Para warga desa itu dilema.
"Makannya lakukan apa yang saya kataka akh!" ada yang memukul punggungnya dengan keras, membuatnya kehilangan keseimbangan dan melepaskan Nasya, itu Yudha, dia pun menarik tangan Nasya ke belakangnya.
"TANGKAP MEREKA PAK!" teriak Yudha pada para warga, lalu beberapa warga mengejar pelaku yang kabur dan yang lainnya menangkap pelaku yang telah jatuh ke tanah akibat kesakitan.
"Na, kamu luka gak!?" Yudha tampak khawatir.

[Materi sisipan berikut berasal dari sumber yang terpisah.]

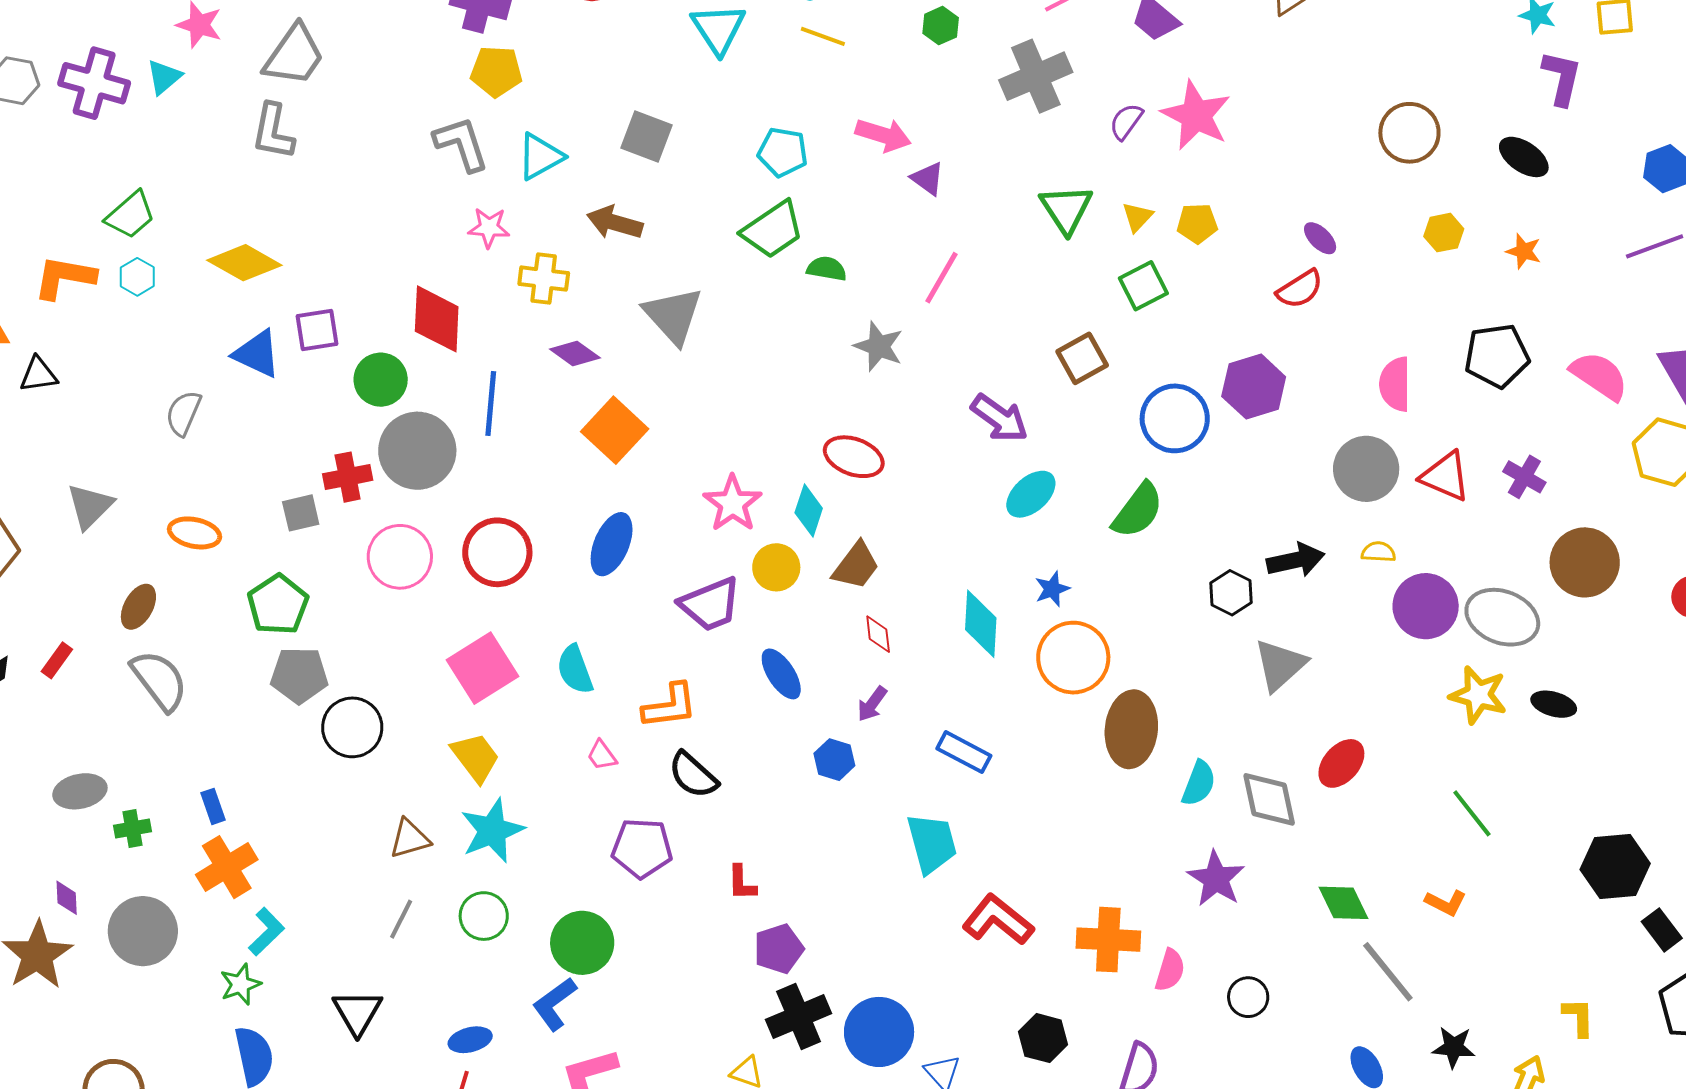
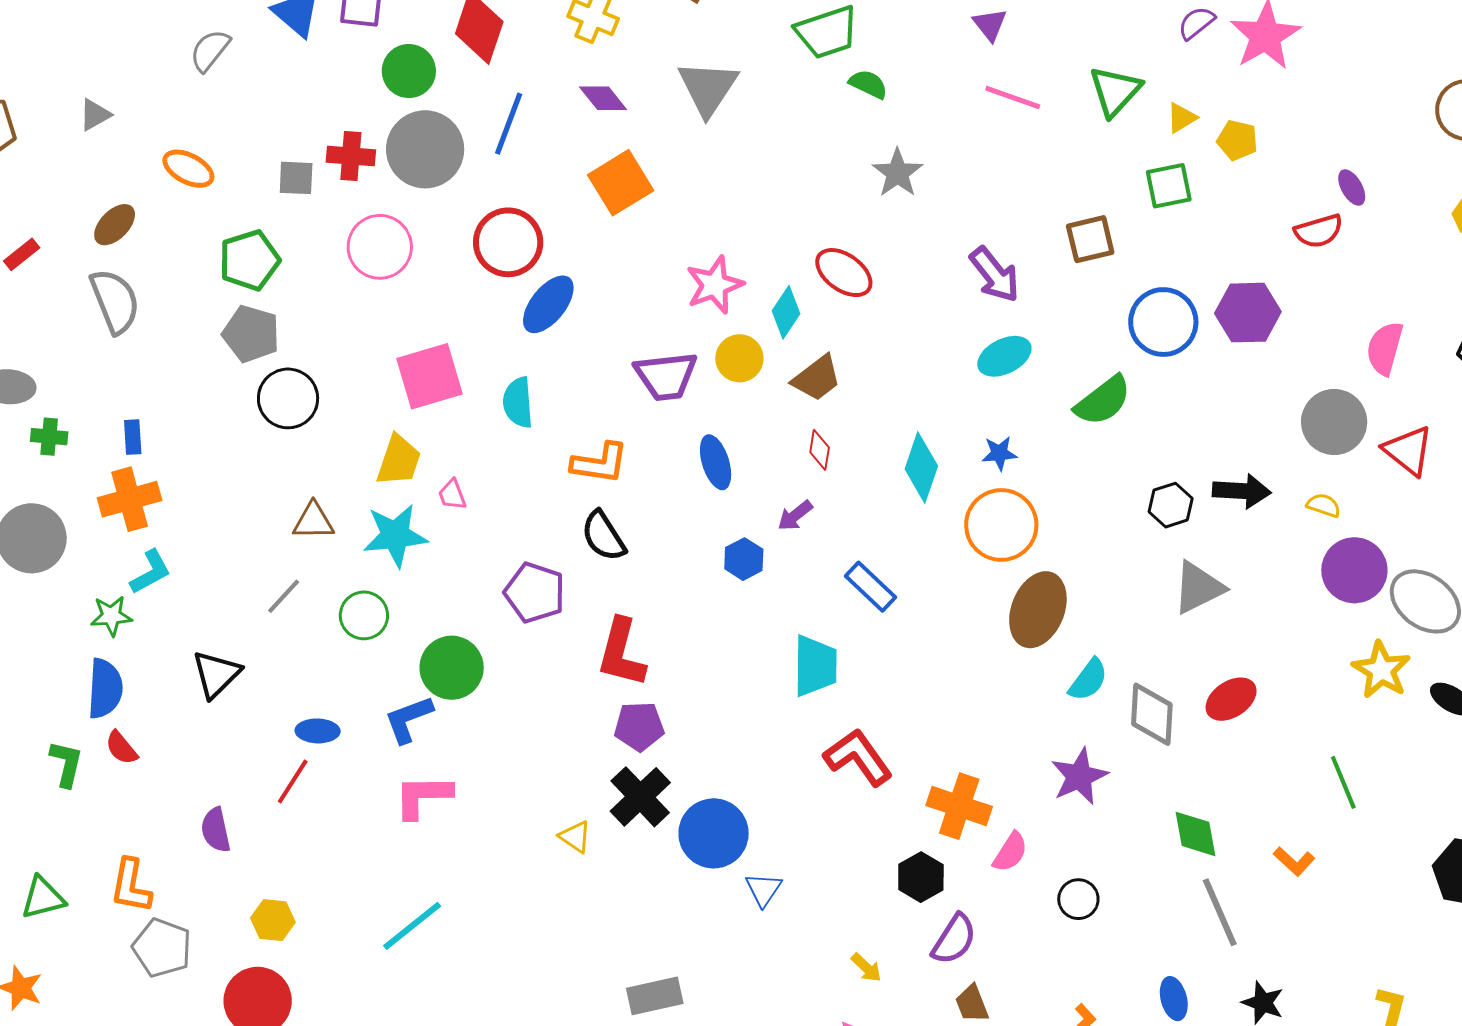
pink line: (942, 278) -> (1013, 98), moved, turned 64
gray triangle: (90, 506) -> (95, 115), size x0.7
blue ellipse: (612, 544) -> (548, 304), moved
red circle: (497, 552) -> (508, 242), moved
pink trapezoid: (602, 755) -> (452, 495), moved
yellow trapezoid: (476, 757) -> (399, 460), turned 40
red L-shape: (742, 883) -> (621, 653), size x1.8
black cross: (799, 1016) -> (640, 797), turned -36
black hexagon: (1043, 1038) -> (921, 877), moved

"Aku gapapa kok, agak sakit aja dileher" jawab Nasya dengan lemas.
"Kita ke klinik dulu" ucap Yudha.
"Gak, gapapa, ga usah"
"Tapi Na" kata kata Yudha terhenti karena Nasya membungkam mulutnya.
"Udah udah" ucapnya lalu berjalan ke tempat ponselnya terlempar dan memungutnya.

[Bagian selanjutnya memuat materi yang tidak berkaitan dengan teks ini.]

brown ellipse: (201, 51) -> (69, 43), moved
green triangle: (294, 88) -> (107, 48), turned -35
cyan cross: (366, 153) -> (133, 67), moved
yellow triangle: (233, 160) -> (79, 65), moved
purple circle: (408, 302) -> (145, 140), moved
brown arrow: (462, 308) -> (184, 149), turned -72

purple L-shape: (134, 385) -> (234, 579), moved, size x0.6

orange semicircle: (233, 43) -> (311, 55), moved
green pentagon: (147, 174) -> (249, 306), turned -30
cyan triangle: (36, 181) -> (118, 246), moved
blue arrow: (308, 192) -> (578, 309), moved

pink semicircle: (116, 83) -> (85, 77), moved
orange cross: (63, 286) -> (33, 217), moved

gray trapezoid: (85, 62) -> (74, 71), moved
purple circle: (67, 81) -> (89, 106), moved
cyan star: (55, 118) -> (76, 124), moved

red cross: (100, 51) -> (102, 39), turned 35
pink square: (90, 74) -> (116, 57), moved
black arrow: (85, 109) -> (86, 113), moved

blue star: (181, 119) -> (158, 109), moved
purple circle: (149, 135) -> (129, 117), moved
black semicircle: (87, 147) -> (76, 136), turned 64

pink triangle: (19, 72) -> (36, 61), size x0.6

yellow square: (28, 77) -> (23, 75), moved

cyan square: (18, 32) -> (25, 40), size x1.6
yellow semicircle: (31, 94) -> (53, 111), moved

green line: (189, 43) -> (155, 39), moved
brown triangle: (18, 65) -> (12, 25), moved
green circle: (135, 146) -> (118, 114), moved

"Hp kamu rusak, bukti kita hilang" ucap Yudha dengan kecewa.
"Haha, nggak kok Yud, aku udah nyimpen videonya di laptop aku juga kok"

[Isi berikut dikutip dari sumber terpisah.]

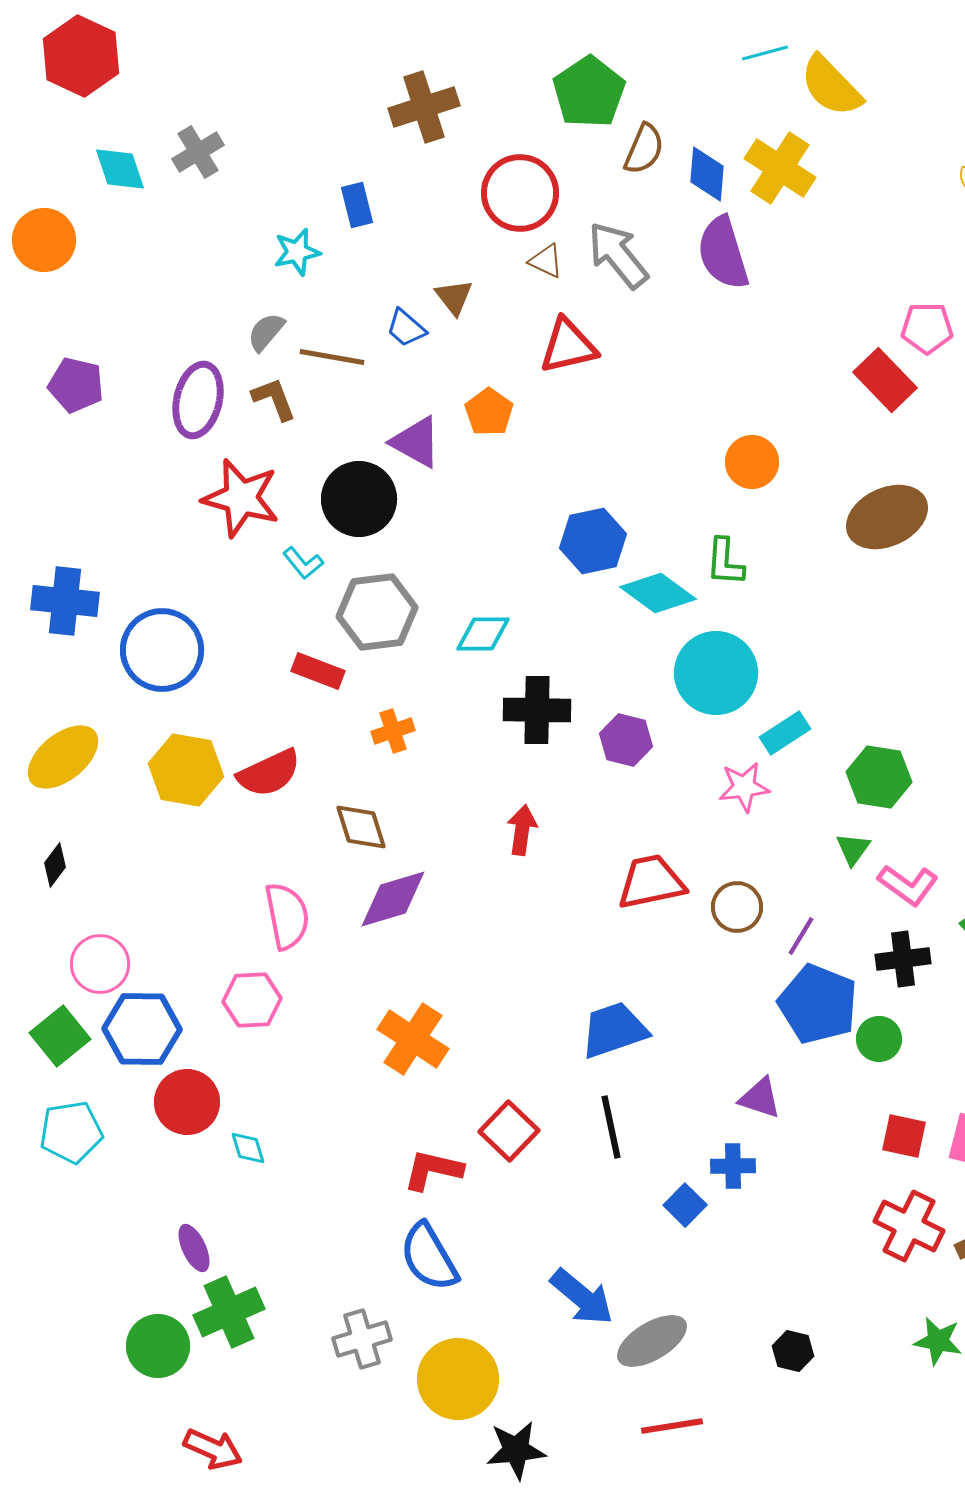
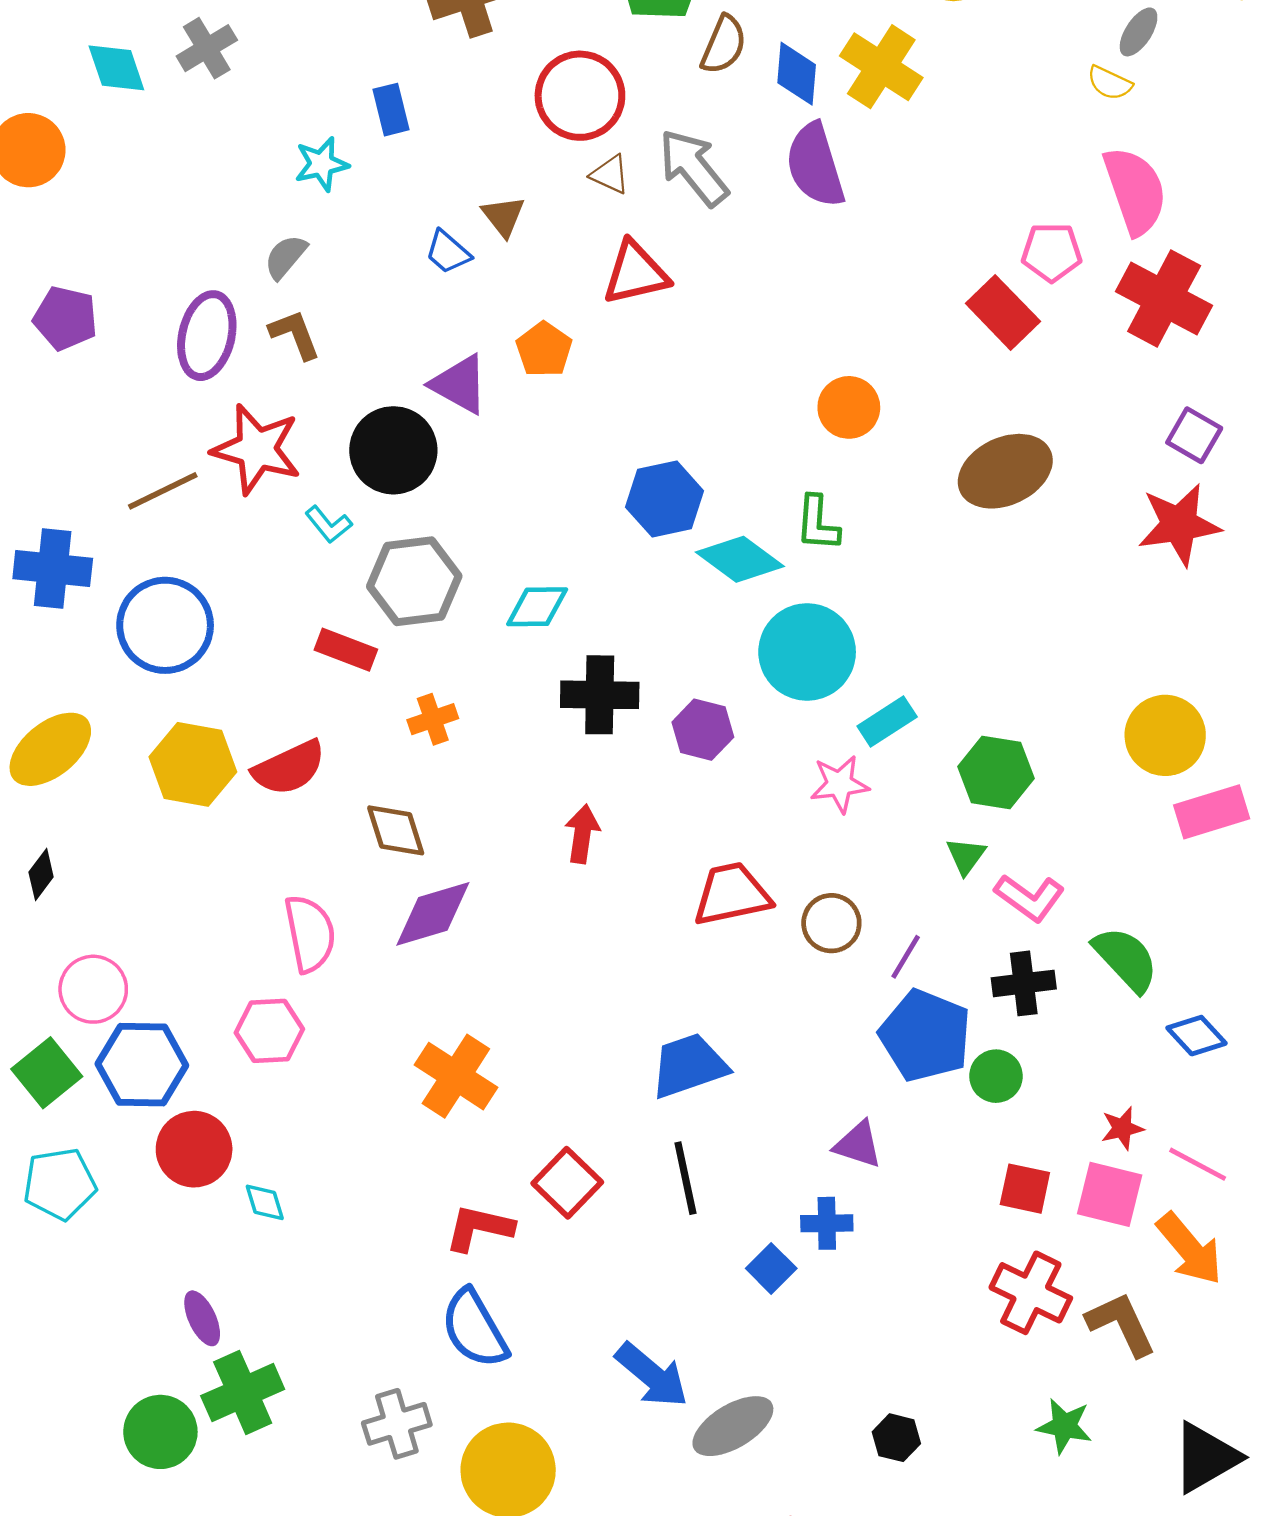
brown line: (332, 357) -> (163, 491), moved, turned -36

"Beneran??" pertanyaan Yudha dibalas anggukan oleh Nasya.
"Nah, sekarang kita ke kantor polisi, trus soal jaksa penuntutnya nanti aku yang urus deh, minta bantuan papa mama sih, hehe-ch" Yudha tiba tiba memeluk Nasya dengan erat, membuat gadis itu agak tersipu.
"Makasih Na, kamu udah bantuin aku dan desa ini, aku gak akan lupain jasa kamu"
"Iya iya, lagian kan desa ini juga rumah aku, harus bantuin dong" Nasya tertawa canggung.
"Eh btw kamu makin tinggi aja ya, perasaan pas kecil tinggian aku deh" Nasya keheranan. Lalu Yudha pun melepaskan pelukannya dan menatap mata Nasya.
"Ya masa aku kecil terus sih, dasar kamu ini, oh iya dulu kan kamu sering ngejek aku gara gara pendek, nih sekarang tinggian aku" Yudha tersenyum mengejek.
"Iya iya maap" ucap Nasya malas.
"Sungkem sama abang, dek" Yudha menepuk kepala Nasya pelan.
"Idih apaan sih" ucap Nasya ogah ogahan.
"Yok ke kantor polisi sekarang" Nasya pun berjalan pergi tanpa mendengarkan tanggapan Yudha lagi.
"Heh tungguin!" teriak Yudha dibelakang Nasya.